Fair and efficient markets rely on people power

Graeme Bibby

By

19/12/2017

CFA Societies are taking the lead in promoting professionalism and ethics, because the fairness and efficiency of financial markets is driven by human behaviour.

OPINION | Fair and effective markets are integral to better investment outcomes.  To keep markets functioning that way, it is important to remember that they are driven by the behaviour of the people who participate in them.

The theme of the CFA Australia Investment Conference 2017, held in Melbourne last month, was Best and Fairest: Integrity and Innovation in Capital Market Structures.

Paul Smith, CFA Institute president and chief executive, highlighted how the CFA Institute and CFA Societies are striving to develop the profession and capital markets in an ethical way for the ultimate benefit of society. As markets are composed of people, integrity in the capital markets comes from those same people, who should be encouraged to participate in an ethical way.

Often the perception is that markets innately respond to data efficiently. This is a flawed view. Markets are driven by the people who participate in them, incorporating their aspirations, fears, preferences and needs.

The degree to which they are ethical combines with their sentiment, emotions and perceptions to drive markets.

Individuals’ impact

The role of individuals in determining market integrity was a theme for many speakers at the CFA conference.

Australian Securities and Investments commissioner Cathie Armour spoke of how the regulatory framework on innovation and technology should help deliver potential benefits to society. When asked whether the regulatory cycle had gone too far, Armour noted that there were still too many court cases pursuing unscrupulous investment scheme operators where mum and dad investors lost money to warrant pulling back on regulation that protects investors.

Former US Federal Reserve governor Randy Kroszner spoke on the role of regulation and the influence of central banks, interest rates and the range of possibilities for the next Fed chair. A key insight was that central banks have not been the only force driving lower interest rates. The timing of the secular decline in global interest rates from the 1980s onwards seems to fit with when China began to engage with the global economy.

Kroszner noted the excess supply of money coming from growing wages, combined with a 40 per cent average savings rate from income in Chinese households. When this effect is amplified in coming years, with the declining spending patterns of a globally ageing population, the effect will be for further downward pressure on long-run interest rates, he suggested.

Kroszner’s rationale makes for a live case study of how large groups of people with different motivations can combine to influence important financial markets.

The profession’s future

Colonial First State Global Asset Management chief executive Mark Lazberger and AustralianSuper chief investment officer Mark Delaney shared their personal insights and concerns for the future of the investment profession. (See “Future under fire”, next page.) Delaney’s concerns included the rise of indexing, robo-advice’s influence on portfolio construction, and the importance of reputation. Lazberger focused on technological innovations, noting the motivations of innovators and the nature of their developments are not always good. Both agreed that improving the diversity of the profession is crucial.

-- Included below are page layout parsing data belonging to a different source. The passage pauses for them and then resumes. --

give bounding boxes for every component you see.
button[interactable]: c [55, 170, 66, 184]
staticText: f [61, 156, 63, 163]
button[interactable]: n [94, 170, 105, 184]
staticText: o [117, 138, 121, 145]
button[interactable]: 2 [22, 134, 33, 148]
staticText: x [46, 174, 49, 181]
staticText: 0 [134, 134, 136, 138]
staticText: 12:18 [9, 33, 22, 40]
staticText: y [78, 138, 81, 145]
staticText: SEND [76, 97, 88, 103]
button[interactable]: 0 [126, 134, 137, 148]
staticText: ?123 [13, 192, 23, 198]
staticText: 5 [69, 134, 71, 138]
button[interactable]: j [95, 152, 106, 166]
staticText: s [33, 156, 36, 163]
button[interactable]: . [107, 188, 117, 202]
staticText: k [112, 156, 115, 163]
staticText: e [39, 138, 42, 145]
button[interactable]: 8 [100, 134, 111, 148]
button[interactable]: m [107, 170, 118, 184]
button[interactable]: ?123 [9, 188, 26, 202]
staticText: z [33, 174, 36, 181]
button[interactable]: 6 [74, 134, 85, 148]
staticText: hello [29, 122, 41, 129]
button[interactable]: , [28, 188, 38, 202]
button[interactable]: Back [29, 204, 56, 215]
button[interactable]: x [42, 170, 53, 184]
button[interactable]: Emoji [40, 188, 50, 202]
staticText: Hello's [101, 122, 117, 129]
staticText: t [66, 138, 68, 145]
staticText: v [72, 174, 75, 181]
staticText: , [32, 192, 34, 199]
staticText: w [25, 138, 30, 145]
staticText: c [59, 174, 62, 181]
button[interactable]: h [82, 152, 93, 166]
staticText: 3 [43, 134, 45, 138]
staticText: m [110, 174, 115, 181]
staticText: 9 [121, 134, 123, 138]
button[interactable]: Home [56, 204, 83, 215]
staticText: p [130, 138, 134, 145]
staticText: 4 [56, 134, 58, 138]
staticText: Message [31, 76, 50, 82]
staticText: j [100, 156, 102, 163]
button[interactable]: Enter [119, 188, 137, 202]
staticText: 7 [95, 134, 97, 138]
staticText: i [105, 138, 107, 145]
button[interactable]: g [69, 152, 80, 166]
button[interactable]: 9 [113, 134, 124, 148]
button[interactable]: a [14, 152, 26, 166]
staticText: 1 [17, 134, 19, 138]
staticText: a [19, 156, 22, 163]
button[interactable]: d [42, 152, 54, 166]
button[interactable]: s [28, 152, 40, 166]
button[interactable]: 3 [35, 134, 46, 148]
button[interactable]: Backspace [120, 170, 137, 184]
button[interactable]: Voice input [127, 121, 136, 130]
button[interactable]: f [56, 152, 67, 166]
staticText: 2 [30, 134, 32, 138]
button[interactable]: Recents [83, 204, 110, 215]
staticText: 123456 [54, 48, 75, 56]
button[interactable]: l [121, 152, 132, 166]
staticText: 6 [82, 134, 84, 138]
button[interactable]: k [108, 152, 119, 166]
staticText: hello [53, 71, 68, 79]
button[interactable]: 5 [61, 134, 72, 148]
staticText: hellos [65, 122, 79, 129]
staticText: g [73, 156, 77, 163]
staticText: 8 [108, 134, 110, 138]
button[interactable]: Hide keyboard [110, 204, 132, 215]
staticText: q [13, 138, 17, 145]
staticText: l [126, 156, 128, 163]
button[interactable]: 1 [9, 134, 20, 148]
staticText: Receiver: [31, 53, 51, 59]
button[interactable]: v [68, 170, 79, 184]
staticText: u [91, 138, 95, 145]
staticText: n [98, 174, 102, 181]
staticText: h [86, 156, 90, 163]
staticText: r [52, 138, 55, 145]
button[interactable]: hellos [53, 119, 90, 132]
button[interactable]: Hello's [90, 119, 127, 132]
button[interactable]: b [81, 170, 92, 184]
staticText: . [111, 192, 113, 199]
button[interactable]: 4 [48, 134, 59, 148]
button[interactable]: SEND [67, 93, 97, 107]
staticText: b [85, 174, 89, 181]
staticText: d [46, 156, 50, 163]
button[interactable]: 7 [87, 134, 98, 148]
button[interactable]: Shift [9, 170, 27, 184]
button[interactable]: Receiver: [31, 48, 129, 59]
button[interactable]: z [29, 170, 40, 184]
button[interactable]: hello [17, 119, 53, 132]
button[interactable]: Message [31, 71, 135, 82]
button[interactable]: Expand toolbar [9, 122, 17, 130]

Grant Williams, founder of Real Vision and author of Things that make You Go Hmmm, posed the question ‘What if the aberration of near zero interest rates is the norm?’ Williams went on to compare equity, bond and real-estate markets with total credit growth, velocity of money, and gold. He argued asset prices are “in a world of pure imagination” never seen before when measured by traditional fiat currencies, but perhaps not in terms of real assets, particularly gold.

We must look to the nature of market structures and the level of integrity and distortions that operate on them, to understand how to develop better investment strategies for our ultimate clients and society.

Graeme Bibby is president of the CFA Society of Melbourne and the chief investment officer of Mutual Trust.